Title: Exploring Indigenous-led collaborative planning in a watershed context: Perspectives from the Nechako Headwaters
Authors: Kate Hewitt1, Dr. Margot Parkes2
1 Masters Student, Natural Resources & Environmental Studies Institute, University of Northern British Columbia; 2 Associate Professor, School of Health Sciences, University of Northern British Columbia
Increased demands for the allocation and extraction of land and water resources in British Columbia (BC) are adding pressure for collaborative watershed-based planning. In parallel, there is a growing movement towards incorporating Indigenous perspectives for exploring novel collaborative approaches. Recent literature suggests Indigenous research data, stories and narratives are a critical piece in shaping effective, culturally acceptable strategies for land and water planning and management. This is also due to greater legal recognition of Indigenous rights and title. As a result of these increasing demands, there is a need to study novel approaches for advancing collaborative and culturally appropriate watershed planning.

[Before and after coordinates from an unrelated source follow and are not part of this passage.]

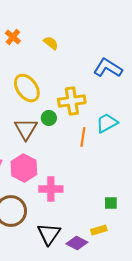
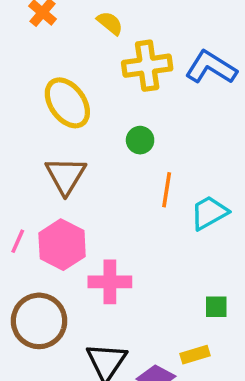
yellow cross: (72, 101) -> (147, 66), moved
green circle: (49, 118) -> (140, 140), moved
cyan trapezoid: (107, 123) -> (209, 213), moved

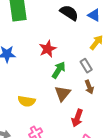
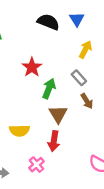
blue triangle: (94, 15) -> (77, 19), turned 40
red arrow: (77, 118) -> (54, 141), moved

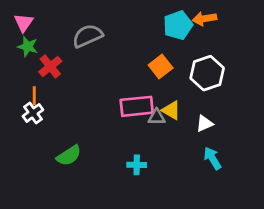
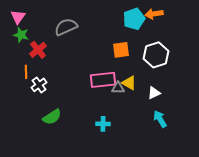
orange square: (161, 66) -> (121, 50), turned 30
white cross: (33, 113) -> (39, 85), moved

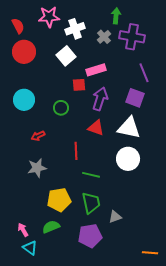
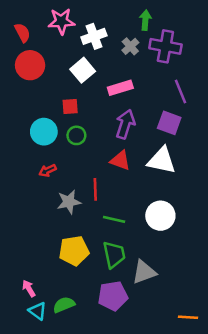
red square: (79, 85) -> (70, 107), moved
cyan circle: (24, 100) -> (44, 132), moved
white circle: (128, 159) -> (160, 216), moved
gray star: (37, 168) -> (69, 202), moved
gray triangle: (115, 217) -> (144, 272), size x1.5
green semicircle: (51, 227) -> (64, 305), moved

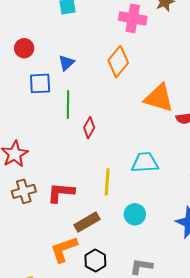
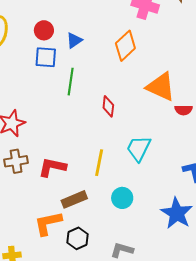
red circle: (24, 48) -> (44, 30), moved
red diamond: (89, 128) -> (108, 106), moved, turned -30
cyan trapezoid: (145, 163) -> (139, 148), turned -68

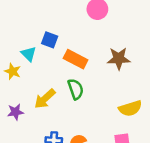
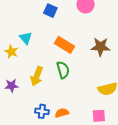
blue square: (50, 40) -> (50, 11), moved
yellow arrow: (45, 99) -> (37, 76), turned -30

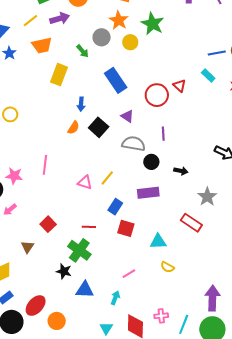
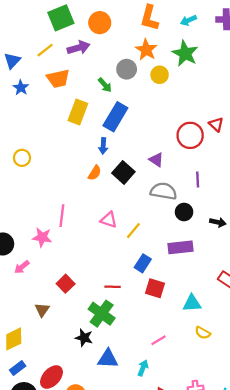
blue rectangle: (116, 80) -> (115, 117), moved, turned 65
pink star: (14, 176) -> (42, 237), moved
pink triangle: (85, 183) -> (109, 220), moved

Informed by new collaborative approaches to land and water allocation in BC, this research explores the perspectives of Cheslatta Carrier Nation (CCN). Guided by an Indigenous research methodology and the appreciative inquiry method, this research will explore how the CCN are advancing their own objectives by increasing their presence on the landscape through openly sharing their rich history and traditional knowledge in a novel ‘arms open’ approach. This research poster will share preliminary research finding from the literature and CCN.